Department of Computer Science and Engineering, University of Connecticut, Storrs, Connecticut, USA.
J Am Med Inform Assoc. 2014 Mar-Apr;21(2):252-62. doi: 10.1136/amiajnl-2013-002034. Epub 2013 Oct 23.
Integrating data from multiple sources is a crucial and challenging problem. Even though there exist numerous algorithms for record linkage or deduplication, they suffer from either large time needs or restrictions on the number of datasets that they can integrate. In this paper we report efficient sequential and parallel algorithms for record linkage which handle any number of datasets and outperform previous algorithms.

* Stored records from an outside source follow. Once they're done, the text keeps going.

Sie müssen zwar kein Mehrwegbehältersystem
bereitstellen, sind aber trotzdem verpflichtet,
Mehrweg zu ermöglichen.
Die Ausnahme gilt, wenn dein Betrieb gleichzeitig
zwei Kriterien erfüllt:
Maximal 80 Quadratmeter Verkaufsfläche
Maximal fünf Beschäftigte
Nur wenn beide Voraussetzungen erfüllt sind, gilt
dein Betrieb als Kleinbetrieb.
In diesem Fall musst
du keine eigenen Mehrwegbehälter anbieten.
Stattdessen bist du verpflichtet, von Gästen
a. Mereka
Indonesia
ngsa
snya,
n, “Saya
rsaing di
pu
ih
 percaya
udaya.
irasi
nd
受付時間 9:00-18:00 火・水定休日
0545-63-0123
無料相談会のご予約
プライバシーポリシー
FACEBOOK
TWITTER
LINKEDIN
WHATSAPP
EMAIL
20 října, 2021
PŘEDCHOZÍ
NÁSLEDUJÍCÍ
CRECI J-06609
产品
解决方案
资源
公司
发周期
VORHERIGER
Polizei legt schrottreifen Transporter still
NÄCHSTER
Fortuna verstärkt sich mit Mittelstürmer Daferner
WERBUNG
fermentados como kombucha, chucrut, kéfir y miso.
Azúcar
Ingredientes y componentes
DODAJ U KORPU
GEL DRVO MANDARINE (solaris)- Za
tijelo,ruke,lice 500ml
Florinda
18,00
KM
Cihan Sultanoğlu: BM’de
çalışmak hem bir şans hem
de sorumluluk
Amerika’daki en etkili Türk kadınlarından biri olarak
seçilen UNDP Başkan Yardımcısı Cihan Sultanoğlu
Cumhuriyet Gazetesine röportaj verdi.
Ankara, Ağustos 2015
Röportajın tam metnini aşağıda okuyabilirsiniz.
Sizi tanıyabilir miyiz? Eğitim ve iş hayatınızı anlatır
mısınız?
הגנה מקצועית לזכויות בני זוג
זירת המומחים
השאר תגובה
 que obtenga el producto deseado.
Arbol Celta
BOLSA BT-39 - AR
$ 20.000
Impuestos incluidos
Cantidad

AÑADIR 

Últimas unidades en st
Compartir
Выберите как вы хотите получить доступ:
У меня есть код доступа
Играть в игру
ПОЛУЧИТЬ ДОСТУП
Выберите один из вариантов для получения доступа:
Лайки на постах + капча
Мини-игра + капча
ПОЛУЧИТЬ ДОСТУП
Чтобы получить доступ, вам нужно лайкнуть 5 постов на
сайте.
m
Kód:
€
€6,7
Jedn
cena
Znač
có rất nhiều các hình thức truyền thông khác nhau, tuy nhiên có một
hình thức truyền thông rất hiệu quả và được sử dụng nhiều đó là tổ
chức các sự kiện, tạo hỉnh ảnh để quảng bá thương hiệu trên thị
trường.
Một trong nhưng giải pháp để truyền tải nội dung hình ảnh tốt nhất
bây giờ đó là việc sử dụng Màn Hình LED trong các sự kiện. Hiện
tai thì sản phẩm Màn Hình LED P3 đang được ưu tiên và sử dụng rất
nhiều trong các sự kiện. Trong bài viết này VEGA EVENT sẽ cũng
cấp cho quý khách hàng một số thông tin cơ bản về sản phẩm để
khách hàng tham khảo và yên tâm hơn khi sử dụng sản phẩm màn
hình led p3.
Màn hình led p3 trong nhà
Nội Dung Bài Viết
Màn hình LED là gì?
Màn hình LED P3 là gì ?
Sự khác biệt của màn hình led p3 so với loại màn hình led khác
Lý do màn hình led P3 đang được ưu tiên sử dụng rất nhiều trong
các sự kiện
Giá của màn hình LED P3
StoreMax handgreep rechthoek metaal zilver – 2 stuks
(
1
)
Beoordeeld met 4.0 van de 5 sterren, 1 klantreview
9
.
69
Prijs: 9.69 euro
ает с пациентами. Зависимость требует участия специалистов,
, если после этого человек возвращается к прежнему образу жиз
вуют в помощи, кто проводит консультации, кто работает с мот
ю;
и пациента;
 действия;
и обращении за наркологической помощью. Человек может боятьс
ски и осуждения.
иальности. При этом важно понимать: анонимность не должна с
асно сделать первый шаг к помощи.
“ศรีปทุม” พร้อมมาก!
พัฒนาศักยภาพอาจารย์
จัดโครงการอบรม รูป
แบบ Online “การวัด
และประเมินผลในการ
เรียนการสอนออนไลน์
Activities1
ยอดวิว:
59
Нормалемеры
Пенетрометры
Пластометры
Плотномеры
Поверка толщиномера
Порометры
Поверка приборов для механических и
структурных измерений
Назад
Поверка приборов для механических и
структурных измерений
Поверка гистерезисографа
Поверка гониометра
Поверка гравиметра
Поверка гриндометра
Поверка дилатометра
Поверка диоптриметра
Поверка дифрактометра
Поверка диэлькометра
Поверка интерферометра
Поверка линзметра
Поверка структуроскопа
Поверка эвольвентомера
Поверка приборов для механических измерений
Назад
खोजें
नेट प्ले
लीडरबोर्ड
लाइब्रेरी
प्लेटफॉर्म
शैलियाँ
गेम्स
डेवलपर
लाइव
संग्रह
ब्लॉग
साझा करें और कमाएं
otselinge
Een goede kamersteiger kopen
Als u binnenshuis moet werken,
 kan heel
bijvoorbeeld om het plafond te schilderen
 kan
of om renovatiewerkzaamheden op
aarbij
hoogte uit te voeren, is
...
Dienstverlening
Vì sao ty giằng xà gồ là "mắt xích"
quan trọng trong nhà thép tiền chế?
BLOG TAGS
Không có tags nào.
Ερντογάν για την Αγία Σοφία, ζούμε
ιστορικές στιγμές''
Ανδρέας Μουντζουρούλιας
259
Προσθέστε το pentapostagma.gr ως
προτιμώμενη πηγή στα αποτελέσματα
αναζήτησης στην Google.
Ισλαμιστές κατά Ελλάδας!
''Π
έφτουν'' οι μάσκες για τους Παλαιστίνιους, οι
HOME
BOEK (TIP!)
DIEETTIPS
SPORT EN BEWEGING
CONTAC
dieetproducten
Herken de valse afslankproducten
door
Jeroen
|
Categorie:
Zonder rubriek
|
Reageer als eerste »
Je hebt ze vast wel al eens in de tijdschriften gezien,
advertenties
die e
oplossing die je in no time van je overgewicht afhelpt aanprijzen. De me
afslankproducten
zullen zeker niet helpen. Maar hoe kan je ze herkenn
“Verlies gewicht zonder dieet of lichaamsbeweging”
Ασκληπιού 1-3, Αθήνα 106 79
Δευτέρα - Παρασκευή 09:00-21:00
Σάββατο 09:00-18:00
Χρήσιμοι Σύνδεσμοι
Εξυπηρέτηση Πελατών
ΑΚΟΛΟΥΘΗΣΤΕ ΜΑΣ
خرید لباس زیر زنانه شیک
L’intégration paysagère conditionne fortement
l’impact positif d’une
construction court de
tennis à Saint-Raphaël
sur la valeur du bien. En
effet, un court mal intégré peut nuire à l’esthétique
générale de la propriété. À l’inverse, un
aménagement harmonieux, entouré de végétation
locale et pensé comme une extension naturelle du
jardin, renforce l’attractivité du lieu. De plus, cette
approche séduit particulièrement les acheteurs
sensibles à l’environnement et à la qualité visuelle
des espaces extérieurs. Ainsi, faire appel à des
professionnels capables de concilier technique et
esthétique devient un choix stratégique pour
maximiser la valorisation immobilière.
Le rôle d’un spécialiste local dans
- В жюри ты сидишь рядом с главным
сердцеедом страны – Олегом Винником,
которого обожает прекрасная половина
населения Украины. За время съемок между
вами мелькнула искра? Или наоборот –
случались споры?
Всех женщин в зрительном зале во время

Our algorithms employ hierarchical clustering algorithms as the basis. A key idea that we use is radix sorting on certain attributes to eliminate identical records before any further processing. Another novel idea is to form a graph that links similar records and find the connected components.
Our sequential and parallel algorithms have been tested on a real dataset of 1,083,878 records and synthetic datasets ranging in size from 50,000 to 9,000,000 records. Our sequential algorithm runs at least two times faster, for any dataset, than the previous best-known algorithm, the two-phase algorithm using faster computation of the edit distance (TPA (FCED)). The speedups obtained by our parallel algorithm are almost linear. For example, we get a speedup of 7.5 with 8 cores (residing in a single node), 14.1 with 16 cores (residing in two nodes), and 26.4 with 32 cores (residing in four nodes).
We have compared the performance of our sequential algorithm with TPA (FCED) and found that our algorithm outperforms the previous one. The accuracy is the same as that of this previous best-known algorithm.
整合来自多个来源的数据是一个至关重要且具有挑战性的问题。尽管存在许多用于记录链接或去重的算法,但它们要么需要大量时间,要么受到它们可以整合的数据集数量的限制。在本文中,我们报告了用于记录链接的高效顺序和并行算法,这些算法可以处理任意数量的数据集,并优于以前的算法。
我们的算法采用层次聚类算法作为基础。我们使用的一个关键思想是对某些属性进行基数排序,以在进行任何进一步处理之前消除相同的记录。另一个新颖的想法是形成一个链接相似记录并找到连通分量的图。
我们的顺序和并行算法已经在一个包含 1,083,878 条记录的真实数据集和大小从 50,000 到 9,000,000 条记录的合成数据集上进行了测试。对于任何数据集,我们的顺序算法的运行速度至少比以前最快的算法(使用更快的编辑距离计算的两阶段算法(TPA (FCED))快两倍。我们的并行算法获得的加速几乎是线性的。例如,我们使用 8 核(驻留在单个节点中)获得 7.5 的加速,使用 16 核(驻留在两个节点中)获得 14.1 的加速,使用 32 核(驻留在四个节点中)获得 26.4 的加速。
我们比较了我们的顺序算法与 TPA (FCED) 的性能,发现我们的算法优于以前的算法。准确性与以前最快的算法相同。